Page images and extracted text
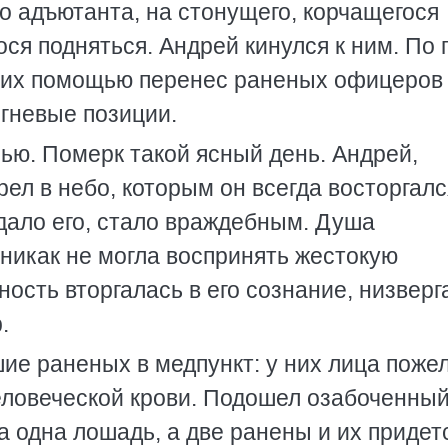
о адъютанта, на стонущего, корчащегося
ся подняться. Андрей кинулся к ним. По 
с их помощью перенес раненых офицеров 
огневые позиции.
рью. Померк такой ясный день. Андрей,
ел в небо, которым он всегда восторгалс
дало его, стало враждебным. Душа
никак не могла воспринять жестокую
ость вторгалась в его сознание, низверг
.
ие раненых в медпункт: у них лица пожел
человеческой крови. Подошел озабоченны
а одна лошадь, а две ранены и их придет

> [PROBLEM TO SOLVE]
Starting at the line that contains "с их помощью перенес раненых офицеров", reproduce each line through the end of the records exactly, both ends included.

> [YOUR RESPONSE]
с их помощью перенес раненых офицеров 
огневые позиции.
рью. Померк такой ясный день. Андрей,
ел в небо, которым он всегда восторгалс
дало его, стало враждебным. Душа
никак не могла воспринять жестокую
ость вторгалась в его сознание, низверг
.
ие раненых в медпункт: у них лица пожел
человеческой крови. Подошел озабоченны
а одна лошадь, а две ранены и их придет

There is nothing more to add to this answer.